ジョーンという名前の荷はこびの男はいっぱいいすぎた。
金髪のジョーンは先に2人。
グレー(の瞳)のジョーンも一人いた。
のっぽのジョーンもすでにおり。
結果。
三番アパートのジョーン、がそれまでの呼び名。
そして数日前からは
寝取られジョーン
という悪意ばかり感じる呼び名になった。
幼い頃から、ふらふらしていた幼なじみ。
それに惚れていたケッティ。
ケッティに惚れたジョーン。
幼なじみは順調に、ろくでもない大人になり、ついには事件を起こして港町から出て行った。
さすがにケッティはついていくことはせず、泣きじゃくり、ジョーンはそれを慰め。
ついに。
「もう、ジョーンと結婚する」
と、ケッティは泣きながら言ってくれて。
結婚したのは半年前だ。
そして、7日前。
あの人と一緒に行きます。
探さないで
キャッティーナより愛をこめて
(作者より。ケッティは愛称で、本名はキャッティーナなのですね、この女)
と、書き置きを置いて、ケッティが出て行った。
文字が読めなかったジョーンは、宿屋の主人に手紙を読んで貰い、結果この話は彼から客や業者、宿に併設している酒場に広まってしまった。
妻に逃げられたことも、しんどい。
周りから笑われることもしんどい。
まじめに暮らしてきたのに、なぜと、思う。
もう貴方しかいないの、とすがってきて、今度で最後の最後と許して結婚したのに、このありさまに、ジョーンは絶望した。
絶望のあまり、悪魔を呼び出してしまうほど。
朦朧とした意識の中で、呼び出したらしき少年に愚痴っぽくこの話をして、話を聞いてもらったら、少しばかり気持ちに区切りがついた。

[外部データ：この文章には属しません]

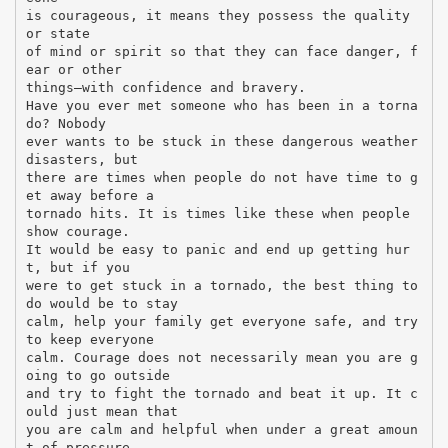
is courageous, it means they possess the quality
or state
of mind or spirit so that they can face danger, f
ear or other
things—with confidence and bravery.
Have you ever met someone who has been in a torna
do? Nobody
ever wants to be stuck in these dangerous weather
disasters, but
there are times when people do not have time to g
et away before a
tornado hits. It is times like these when people
show courage.
It would be easy to panic and end up getting hur
t, but if you
were to get stuck in a tornado, the best thing to
do would be to stay
calm, help your family get everyone safe, and try
to keep everyone
calm. Courage does not necessarily mean you are g
oing to go outside
and try to fight the tornado and beat it up. It c
ould just mean that
you are calm and helpful when under a great amoun
t of pressure.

話を聞いた、少年のような悪魔カイγーンはからりと笑い、言った。
「お兄さん、馬鹿なの?」
笑っているが怒っていた。
酒場や仕事場の連中の、小馬鹿にした笑いではなかった。怒るのをごまかそうと、笑う顔をしている、のがわかる。
「怒れよ、あのあばずれがって。裏切りやがって、って」
「いや、傷心につけ込んだのも、俺、だったから」
「あの女から誘われてんじゃん」
ちなみに、駆け落ち妻の名前が猫っぽいため、カイγーンは意地でも口にしたくない気持ちになっている。

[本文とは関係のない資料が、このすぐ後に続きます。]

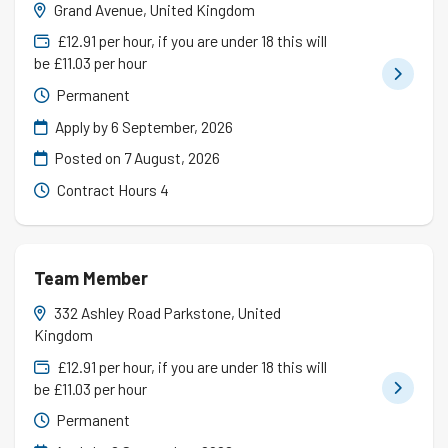
Grand Avenue, United Kingdom
£12.91 per hour, if you are under 18 this will
be £11.03 per hour
Permanent
Apply by 6 September, 2026
Posted on
7 August, 2026
Contract Hours 4
Team Member
332 Ashley Road Parkstone, United
Kingdom
£12.91 per hour, if you are under 18 this will
be £11.03 per hour
Permanent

「もー、で。望みは・・・誰か一緒にいて欲しい・・・なんかもう、悪魔の僕が泣きそう」
魔界に帰ったところで、家族もないし。
今の時間の流れの差は10倍で、こちらで50年生きて魔界に戻れば、5年しか寿命が減っていないことになる。
フェアリー系の物語で、7日あちらにいって戻ったら、現地は70年過ぎて自分は老人になったというのがあるが、逆なら、そういうことだ。

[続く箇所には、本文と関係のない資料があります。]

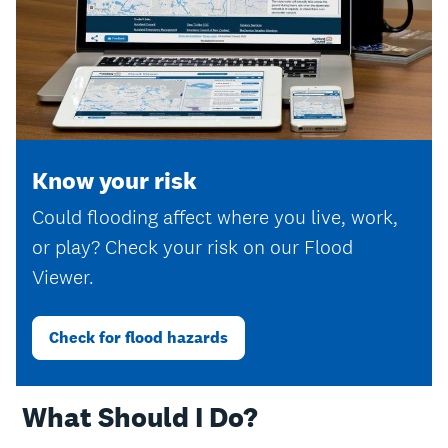
Know your risk
Could flooding affect where you live, work,
or play? Check your risk on our Flood
Viewer.
Check for flood hazards
‎ What Should I Do?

野良悪魔には美味しい、安全な時間と実質寿命と経験増。そして相性の良い魂を食べれば、野良でなく騎士爵や準男爵になれるかもしれない。
「いいよー、お兄さんが死ぬまで一緒にいてあげる」
軽い気持ちでカイは言った。
ま、人間界に長くいればいるほどに、僕には美味しいから。
今の僕の寿命ぎりぎりの55年だってつきあってあげる。
魔力で契約書を作り出し、お互いにサインをした。
それがまさか千年以上の付き合いになるとは思いもせずに。